Posted 10/17/14 on The Health Affairs Blog
Over the past couple years, health care exchanges probably have consumed more of corporate benefits managers’ time and psychic energy than any other topic. An outstanding question is whether the rank and file of American businesses will drop the hassle that employer-sponsored coverage represents, or default to private exchanges.
Private exchange offerings typically move employees from their companies’ previous self-funded health plans to fully-insured individual arrangements, purporting to offer more flexibility and choice that can adapt to the wide-ranging needs of employees and employers, while creating a more competitive health plan marketplace.
Several recent surveys have reported that employers plan to move aggressively to private exchanges. In a survey last year of more than 700 businesses, the Private Exchange Evaluation Collaborative, a group of regional business health coalitions working with the consulting group PwC, found that 45 percent of employers have implemented or are considering using a private exchange for active employees before 2018. Similarly, aFebruary Aon Plc survey found that, while 95 percent of employers say they expect to continue offering health care for the next 3-5 years, and 5 percent of employers currently use a private exchange, 33 percent say they may consider using one in the future.
My organization, the National Business Coalition on Health (NBCH), is an umbrella for regional business health coalitions around the country, representing about 4,500 employers, unions and local governments and some 35 million people. Working with Benz Communications, an employee benefits communications firm, we surveyed 333 benefits managers, mainly in middle-market (1,000-5,000 employee lives) technology and service firms in the Western and Southeastern US, about how they intend to manage their health plans going forward.
More than half (55 percent) of the respondents indicated they will “never” stop sponsoring employee health plans in favor of giving employees money to buy coverage through a private exchange. Just 5 percent – this number syncs with other surveys – say they already use a private exchange to provide employees’ health benefits. About 8 percent say they’ll consider moving within the next three years.

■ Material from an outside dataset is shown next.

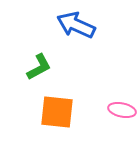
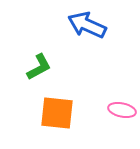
blue arrow: moved 11 px right
orange square: moved 1 px down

It remains to be seen whether private exchanges can outperform conventional self-funding arrangements over time. New data from private exchanges – see here and here – claim 5-plus percent health plan cost savings, but we don’t know whether those numbers will be seen across the sector, or whether they’ll be sustainable.
Analyst and former health insurance executive Robert Laszewski has been openly skeptical, arguing that these structures do little to make health care cost less and much to make it cost more. In addition to the added costs of state mandates and risk management that individual, fully insured plans must deal with, individual products have higher health plan “expense factors,” meaning the costs of handling an individual an individual rather than a group policy. He notes:
Individual products operate on an expense factor of as much as 20 percent and small group plans as much as 15 percent. Moving away from self-insurance and to an individual choice platform will increase the expense factor leaving the employee less money for benefits.
There are other issues as well. While, admittedly, employer and union health plan sponsors have not, as a whole, been assertive health care purchasers in the past, they represent powerful market potential to reward organizations that deliver high value and withhold that support from those that do not. The US’ regulatory environment has effectively been “captured” by the health care industry, and a steady stream of information has made it clear that our health care delivery and finance systems are characterized by excesses that make our costs double those of other developed nations. One important question is whether, by moving the center of health care power from group to individual purchasers, we abrogate our ability to push back effectively against a health care industry already pre-disposed to excess.
I cannot explain why the NBCH/Benz survey results suggest much lower purchaser inclination to move to private exchanges. But they raise the possibility that there is an alternative view of what is possible in health care, and that self-funding and a willingness to continue trying to control the health care value monster remains alive and vibrant.
Brian Klepper is the CEO of the National Business Coalition on Health.